Fire on the Mountain

Fire on the Mountain Irony

Verbal Irony: Raka's Name

Raka's name is ironic because Raka is the Sanskrit word for 'moon', but Raka is nothing like her namesake: she is neither calm, nor radiant, nor round-faced. Rather, she is slim, sickly, and yellow from her bout of typhoid. Nanda Kaul feels that she looks like an insect with her thin legs and large eyes. It is also ironic as in Hindu mythology the moon is a god associated with calmness and grace, whereas Raka is usually dirty, inelegant, and scrappy.

Verbal Irony: Coolie

The narrator offers a brief bit of verbal irony in a comment about Carignano's earlier history, in which a piece of the roof of the house, built by an Englishman, flies off in the wind and knocks off a coolie's head. The narrator writes, "Eventually the roof was replaced—but not the coolie's head" (6).

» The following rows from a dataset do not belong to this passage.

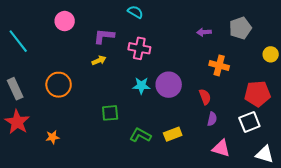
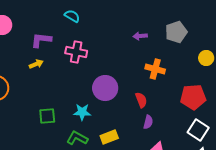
cyan star: (141, 86) -> (82, 112), moved
white square: (249, 122) -> (198, 130), moved, turned -35

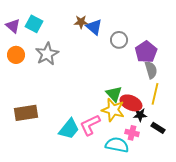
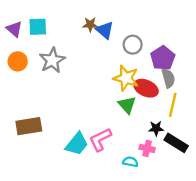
cyan square: (34, 24) -> (38, 27), turned -30
red ellipse: (131, 103) -> (146, 88), moved
yellow star: (113, 110) -> (126, 78), moved
black rectangle: (158, 128) -> (176, 143), size x1.5
cyan semicircle: (117, 145) -> (130, 162), size x0.6

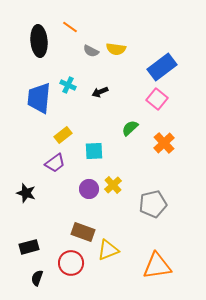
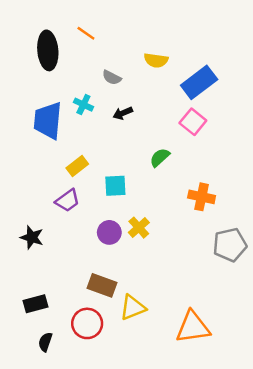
yellow semicircle: (116, 49) -> (156, 60), moved
gray semicircle: (91, 51) -> (112, 77), moved
orange cross: (164, 143) -> (202, 197), moved, turned -35
gray pentagon: (153, 204) -> (230, 245), moved

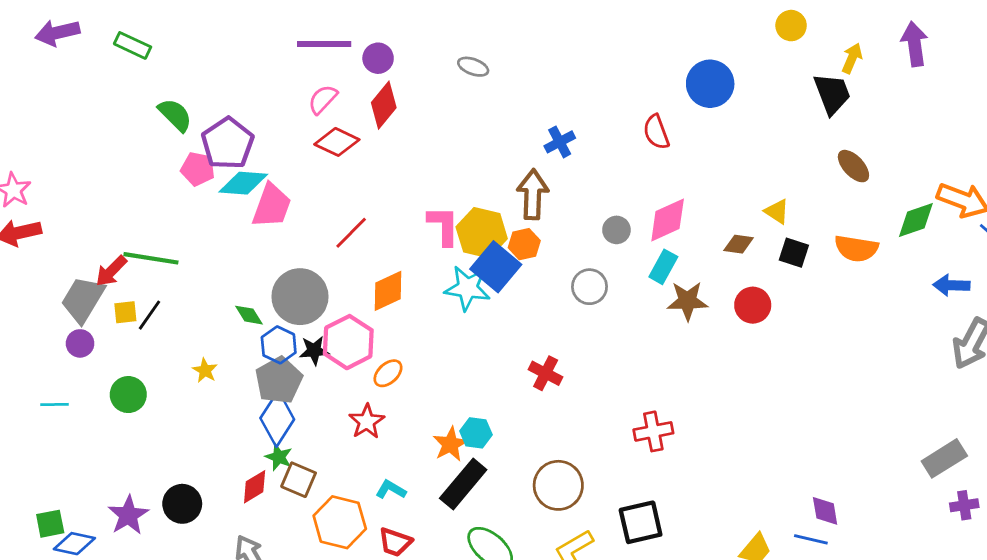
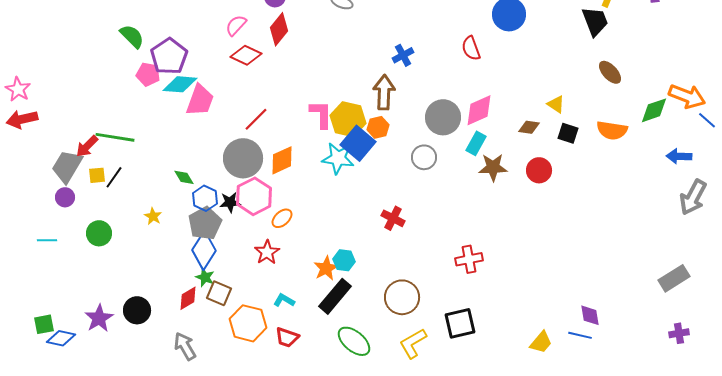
gray circle: (616, 230) -> (443, 117), size x1.8
gray circle: (300, 297) -> (243, 158), moved
purple cross: (964, 505) -> (679, 333), moved

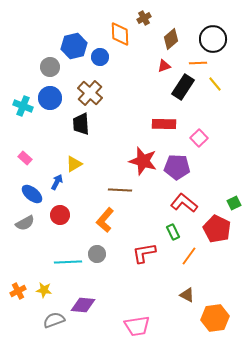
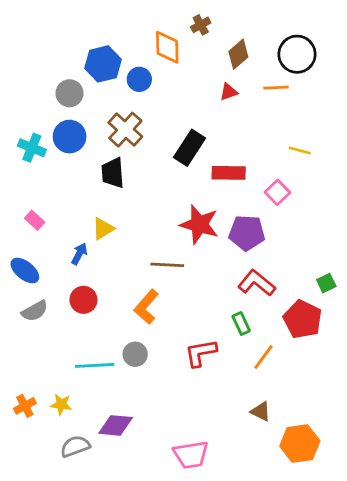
yellow line: (215, 84) -> (300, 150), moved, turned -35
black rectangle: (183, 87) -> (190, 148), moved
blue ellipse: (32, 194) -> (25, 271), moved

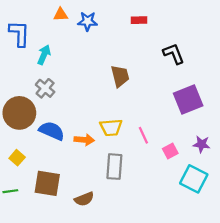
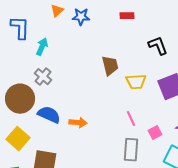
orange triangle: (61, 15) -> (57, 11), turned -40
yellow trapezoid: (111, 127) -> (136, 82), moved
yellow square: (17, 158) -> (18, 139), size x1.6
gray rectangle: (114, 167) -> (131, 150), moved

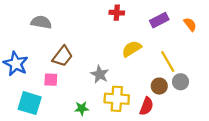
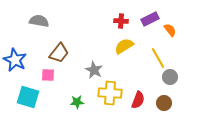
red cross: (117, 13) -> (121, 21), moved
orange semicircle: (190, 24) -> (170, 30), moved
brown circle: (159, 86) -> (164, 103), moved

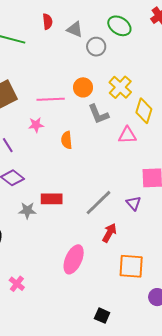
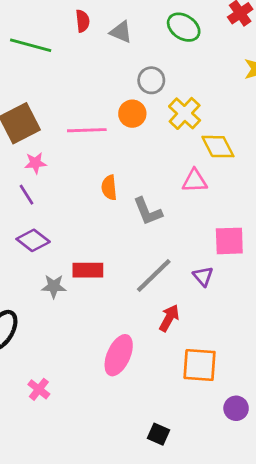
gray circle: (96, 47) -> (151, 80), moved
yellow diamond: (144, 111) -> (218, 147), turned -45
gray L-shape: (98, 114) -> (148, 211), moved
pink star: (36, 125) -> (35, 163), moved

It's a wry, ironic comment that reinforces the violence the English wreaked on India.

Situational Irony: Nanda Kaul and Raka

Initially, Nanda Kaul is not thrilled about Raka's visit, resenting having someone else around. Ironically, Raka feels exactly the same, and it is their similarity that puts them in conflict with one another: Nanda Kaul "eyed the child with apprehension now, wondering at this total rejection, so natural, instinctive and effortless when compared to her own planned and wilful rejection of the child" (47).

Dramatic Irony: Ila Das

By the time we get to Ila Das's imminent visit, we already know a bit about her, especially the fact that she is a little pitiful and clearly worships Nanda Kaul. Thus, it is ironic when Nanda Kaul suggests Ila Das come to the house the next day and Ila Das replies, "you simply have no idea how my days are spent, how busy, how impossible—tomorrow, did you say?...Yes, well, tomorrow then" (103). Ila Das wants nothing more than to come to Nanda Kaul's house: she would drop everything to do so, and she is not busy.